CHAPITRE IV - LIBRE CIRCULATION DES SERVICES

SECTION 1 - Libre prestation des services et dérogations y afférentes

Article 16 - Libre prestation des services

1. Les États membres respectent le droit des prestataires de fournir des services dans un État membre autre que celui dans lequel ils sont établis.

L’État membre dans lequel le service est fourni garantit le libre accès à l’activité́ de service ainsi que son libre exercice sur son territoire.

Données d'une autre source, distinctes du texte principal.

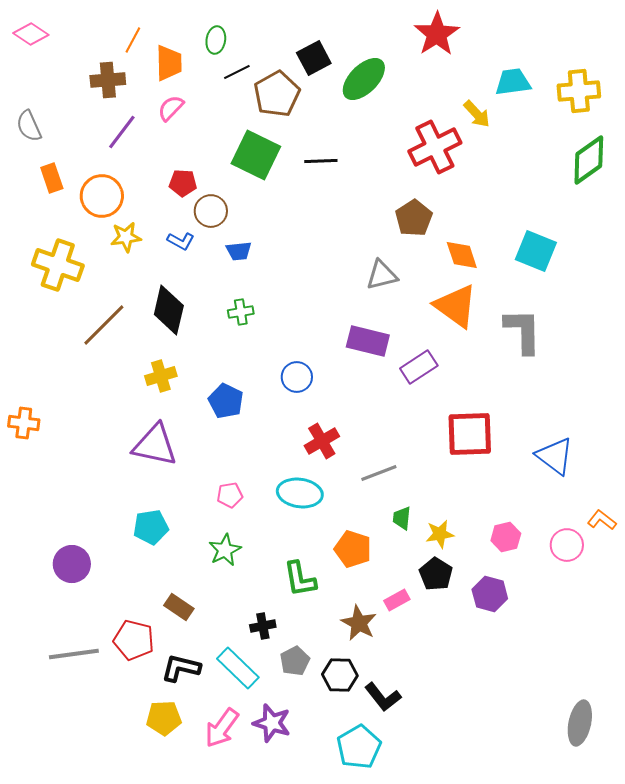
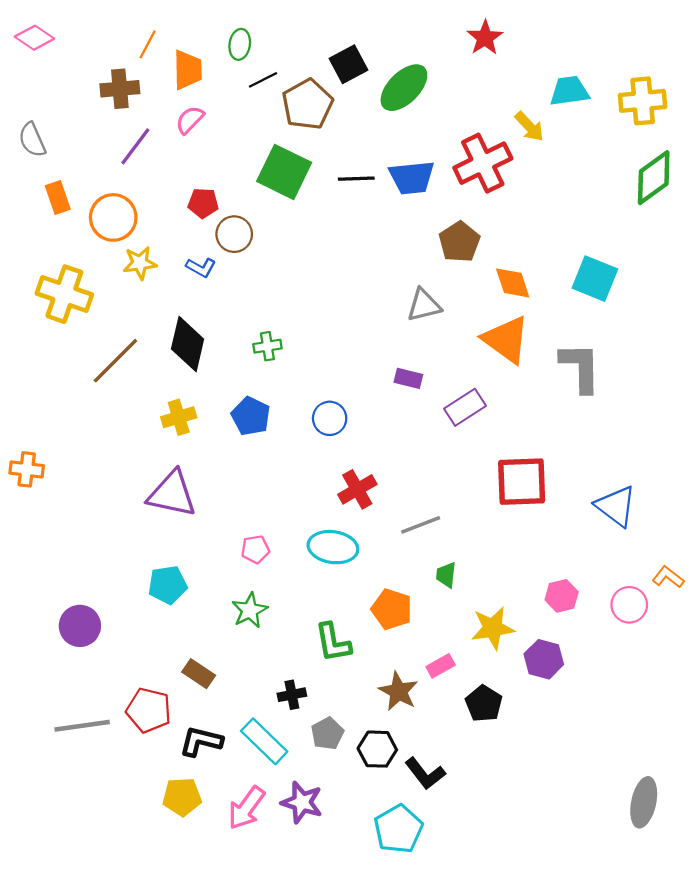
red star: (437, 34) -> (485, 38), size x0.7
blue trapezoid: (239, 251) -> (412, 178), moved, size x1.6
purple rectangle: (368, 341) -> (408, 378), size x0.6
blue pentagon: (226, 401) -> (251, 416), moved
yellow star: (440, 534) -> (493, 628), moved, size x1.4
black pentagon: (436, 574) -> (484, 704), moved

Les États membres ne peuvent pas subordonner l’accès à une activité́ de service ou son exercice sur leur territoire à des exigences qui ne satisfont pas aux principes suivants :

a) la non-discrimination : l’exigence ne peut être directement ou indirectement discriminatoire en raison de la nationalité́ ou, dans le cas de personnes morales, en raison de l’État membre dans lequel elles sont établies ;

b) la nécessité : l’exigence doit être justifiée par des raisons d’ordre public, de sécurité́

publique, de santé publique ou de protection de l’environnement ;

c) la proportionnalité́ : l’exigence doit être propre à garantir la réalisation de l’objectif poursuivi et ne pas aller au-delà̀ de ce qui est nécessaire pour atteindre cet objectif.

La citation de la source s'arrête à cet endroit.